(Collected data)
__________________________________________________

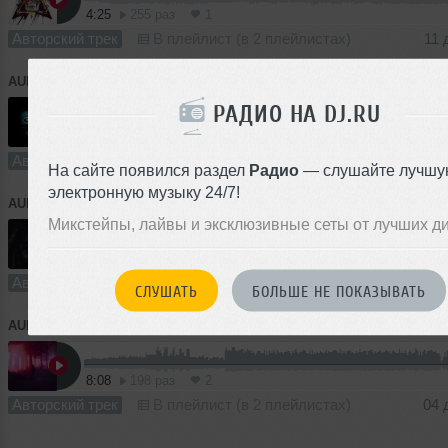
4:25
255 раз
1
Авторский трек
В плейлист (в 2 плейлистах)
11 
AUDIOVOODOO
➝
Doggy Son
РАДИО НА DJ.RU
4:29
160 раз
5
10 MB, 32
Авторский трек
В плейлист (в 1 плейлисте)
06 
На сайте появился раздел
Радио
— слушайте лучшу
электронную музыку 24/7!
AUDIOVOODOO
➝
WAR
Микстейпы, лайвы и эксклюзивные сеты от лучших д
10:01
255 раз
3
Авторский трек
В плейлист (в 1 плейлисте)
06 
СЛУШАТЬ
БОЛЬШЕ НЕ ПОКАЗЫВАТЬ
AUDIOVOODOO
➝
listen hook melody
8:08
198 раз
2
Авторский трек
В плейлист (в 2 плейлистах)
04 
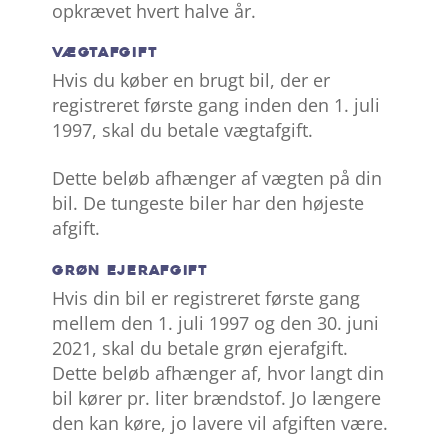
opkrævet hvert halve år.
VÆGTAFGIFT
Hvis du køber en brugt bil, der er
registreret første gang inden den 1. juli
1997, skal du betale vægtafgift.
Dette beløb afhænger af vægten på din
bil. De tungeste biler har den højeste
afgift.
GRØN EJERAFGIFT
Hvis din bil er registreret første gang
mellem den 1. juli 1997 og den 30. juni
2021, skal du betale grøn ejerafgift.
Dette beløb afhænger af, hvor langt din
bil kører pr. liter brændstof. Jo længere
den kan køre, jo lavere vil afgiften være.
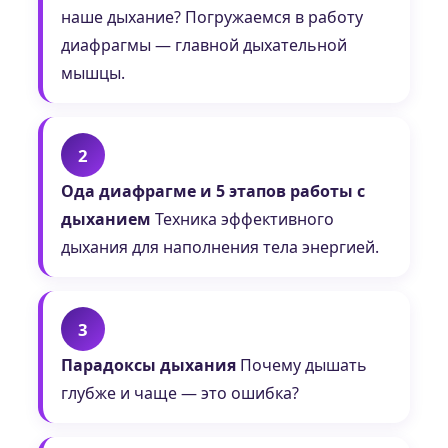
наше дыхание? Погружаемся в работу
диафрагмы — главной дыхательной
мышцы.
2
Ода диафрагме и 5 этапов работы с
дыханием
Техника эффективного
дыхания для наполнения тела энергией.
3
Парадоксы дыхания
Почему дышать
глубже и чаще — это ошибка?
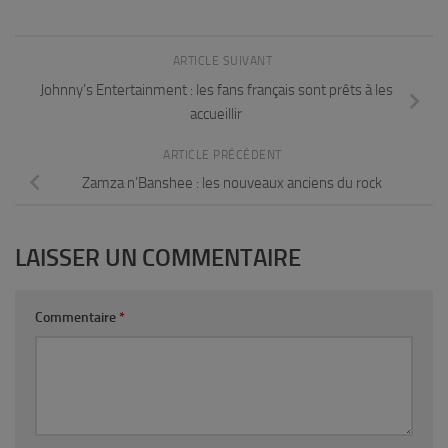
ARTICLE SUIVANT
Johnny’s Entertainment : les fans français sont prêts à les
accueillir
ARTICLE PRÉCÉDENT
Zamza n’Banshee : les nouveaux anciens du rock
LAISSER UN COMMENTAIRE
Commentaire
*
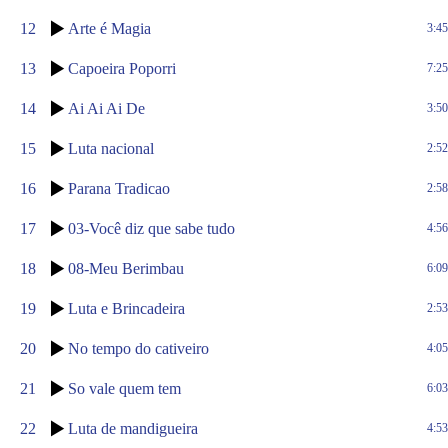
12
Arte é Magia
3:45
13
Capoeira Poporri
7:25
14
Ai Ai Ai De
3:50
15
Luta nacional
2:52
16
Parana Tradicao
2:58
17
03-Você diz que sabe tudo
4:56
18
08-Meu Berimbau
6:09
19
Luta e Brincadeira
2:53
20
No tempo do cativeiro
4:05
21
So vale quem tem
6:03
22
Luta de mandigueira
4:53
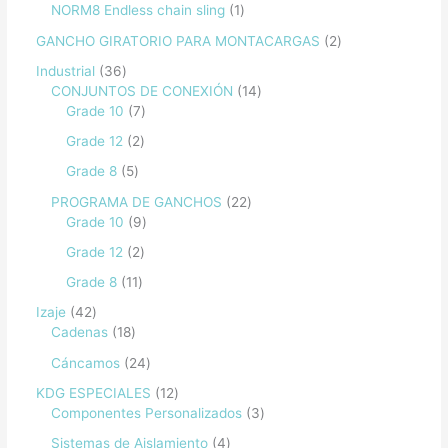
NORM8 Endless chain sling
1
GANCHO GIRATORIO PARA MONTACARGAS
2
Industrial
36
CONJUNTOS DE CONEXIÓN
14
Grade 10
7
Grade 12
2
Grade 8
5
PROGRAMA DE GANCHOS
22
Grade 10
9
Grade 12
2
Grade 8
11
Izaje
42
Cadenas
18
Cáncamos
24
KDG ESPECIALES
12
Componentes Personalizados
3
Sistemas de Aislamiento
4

__________________________________________________

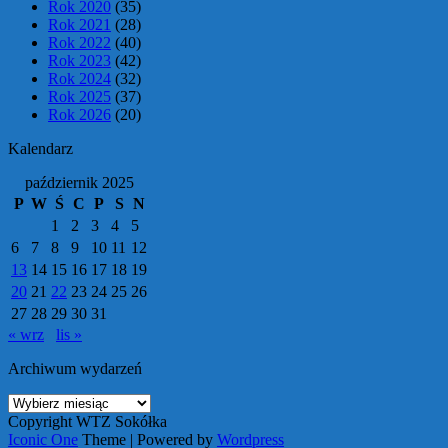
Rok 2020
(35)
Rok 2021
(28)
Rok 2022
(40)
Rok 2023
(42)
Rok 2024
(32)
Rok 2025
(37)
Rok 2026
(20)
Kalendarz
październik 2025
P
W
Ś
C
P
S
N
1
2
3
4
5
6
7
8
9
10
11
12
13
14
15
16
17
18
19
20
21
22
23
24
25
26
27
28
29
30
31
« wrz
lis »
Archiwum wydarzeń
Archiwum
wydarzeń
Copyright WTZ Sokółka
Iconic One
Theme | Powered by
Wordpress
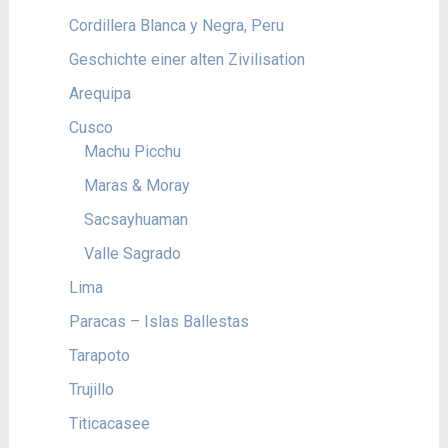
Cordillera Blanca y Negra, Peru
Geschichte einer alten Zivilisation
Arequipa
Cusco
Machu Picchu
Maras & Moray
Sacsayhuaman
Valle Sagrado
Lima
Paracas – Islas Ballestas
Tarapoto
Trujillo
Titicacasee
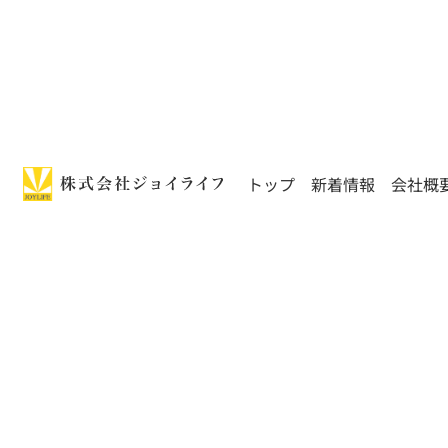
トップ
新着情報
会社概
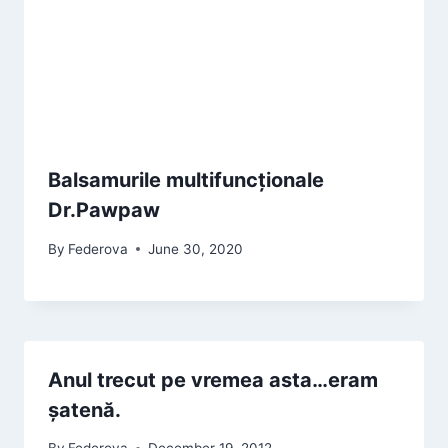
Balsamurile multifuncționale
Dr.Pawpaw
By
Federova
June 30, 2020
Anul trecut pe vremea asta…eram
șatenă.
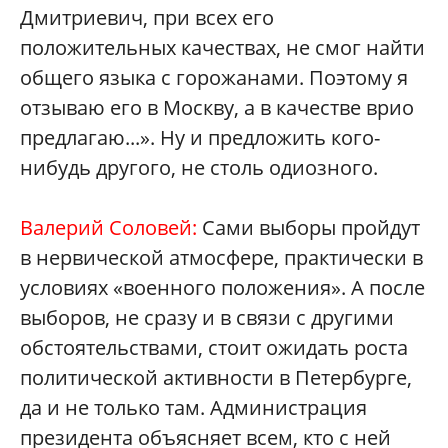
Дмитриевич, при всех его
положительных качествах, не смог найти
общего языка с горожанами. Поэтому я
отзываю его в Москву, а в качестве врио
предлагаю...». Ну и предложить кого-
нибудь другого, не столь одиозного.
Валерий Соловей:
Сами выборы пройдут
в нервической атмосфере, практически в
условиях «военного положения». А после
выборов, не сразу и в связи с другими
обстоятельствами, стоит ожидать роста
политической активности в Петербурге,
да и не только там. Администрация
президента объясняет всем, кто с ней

__________________________________________________

- [EXERCISE INSTRUCTIONS]
Where a line in the records above contains the string "Dette", copy that line.

- [RESULT OF THE TASK]
Dette beløb afhænger af vægten på din
Dette beløb afhænger af, hvor langt din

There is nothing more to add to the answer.